- YOUR TASK:
Would you copy the listing below exactly, keeping the pictures out?

- MATERIAL PROVIDED:
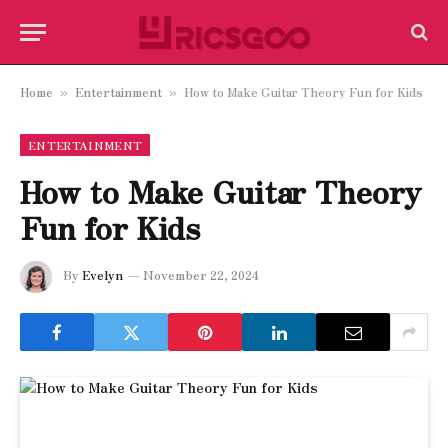
Home
Entertainment
How to Make Guitar Theory Fun for Kids
»
»
ENTERTAINMENT
How to Make Guitar Theory
Fun for Kids
By
Evelyn
November 22, 2024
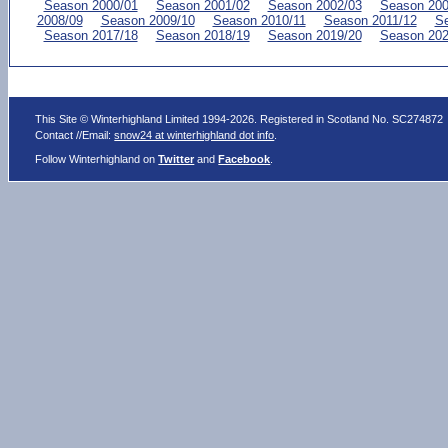
Season 2000/01
Season 2001/02
Season 2002/03
Season 200
2008/09
Season 2009/10
Season 2010/11
Season 2011/12
Se
Season 2017/18
Season 2018/19
Season 2019/20
Season 202
This Site © Winterhighland Limited 1994-2026. Registered in Scotland No. SC274872
Contact //Email:
snow24 at winterhighland dot info
.
Follow Winterhighland on
Twitter
and
Facebook
.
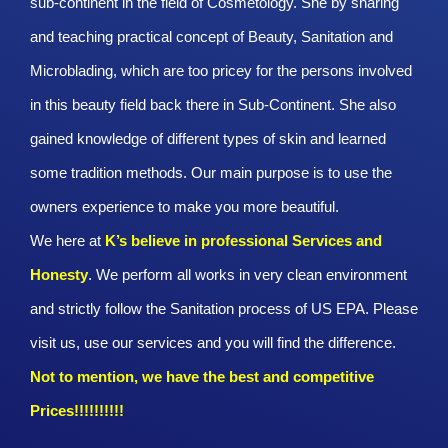
sub-continent in the field of Cosmetology. She by sharing
and teaching practical concept of Beauty, Sanitation and
Microblading, which are too pricey for the persons involved
in this beauty field back there in Sub-Continent. She also
gained knowledge of different types of skin and learned
some tradition methods. Our main purpose is to use the
owners experience to make you more beautiful.
We here at
K’s believe in professional Services and
Honesty
. We perform all works in very clean environment
and strictly follow the Sanitation process of US EPA. Please
visit us, use our services and you will find the difference.
Not to mention, we have the best and competitive
Prices!!!!!!!!!!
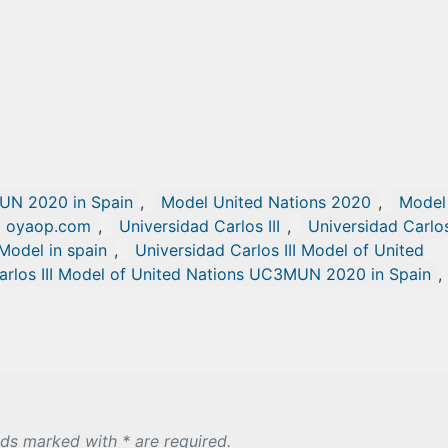
UN 2020 in Spain
,
Model United Nations 2020
,
Model
oyaop.com
,
Universidad Carlos III
,
Universidad Carlos 
 Model in spain
,
Universidad Carlos III Model of United
arlos III Model of United Nations UC3MUN 2020 in Spain
,
lds marked with * are required.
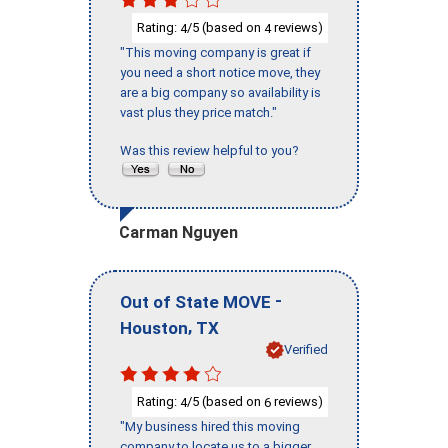
Rating:
/5 (based on
reviews)
4
4
"This moving company is great if
you need a short notice move, they
are a big company so availability is
vast plus they price match."
Was this review helpful to you?
Carman Nguyen
-
Out of State MOVE
,
Houston
TX
Verified
Rating:
/5 (based on
reviews)
4
6
"My business hired this moving
company to locate us to a bigger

- EXPECTED OUTPUT:
Home
Entertainment
How to Make Guitar Theory Fun for Kids
»
»
ENTERTAINMENT
How to Make Guitar Theory
Fun for Kids
By
Evelyn
November 22, 2024
Season 2000/01
Season 2001/02
Season 2002/03
Season 200
2008/09
Season 2009/10
Season 2010/11
Season 2011/12
Se
Season 2017/18
Season 2018/19
Season 2019/20
Season 202
This Site © Winterhighland Limited 1994-2026. Registered in Scotland No. SC274872
Contact //Email:
snow24 at winterhighland dot info
.
Follow Winterhighland on
Twitter
and
Facebook
.
sub-continent in the field of Cosmetology. She by sharing
and teaching practical concept of Beauty, Sanitation and
Microblading, which are too pricey for the persons involved
in this beauty field back there in Sub-Continent. She also
gained knowledge of different types of skin and learned
some tradition methods. Our main purpose is to use the
owners experience to make you more beautiful.
We here at
K’s believe in professional Services and
Honesty
. We perform all works in very clean environment
and strictly follow the Sanitation process of US EPA. Please
visit us, use our services and you will find the difference.
Not to mention, we have the best and competitive
Prices!!!!!!!!!!
UN 2020 in Spain
,
Model United Nations 2020
,
Model
oyaop.com
,
Universidad Carlos III
,
Universidad Carlos 
 Model in spain
,
Universidad Carlos III Model of United
arlos III Model of United Nations UC3MUN 2020 in Spain
,
lds marked with * are required.
Rating:
/5 (based on
reviews)
4
4
"This moving company is great if
you need a short notice move, they
are a big company so availability is
vast plus they price match."
Was this review helpful to you?
Carman Nguyen
-
Out of State MOVE
,
Houston
TX
Verified
Rating:
/5 (based on
reviews)
4
6
"My business hired this moving
company to locate us to a bigger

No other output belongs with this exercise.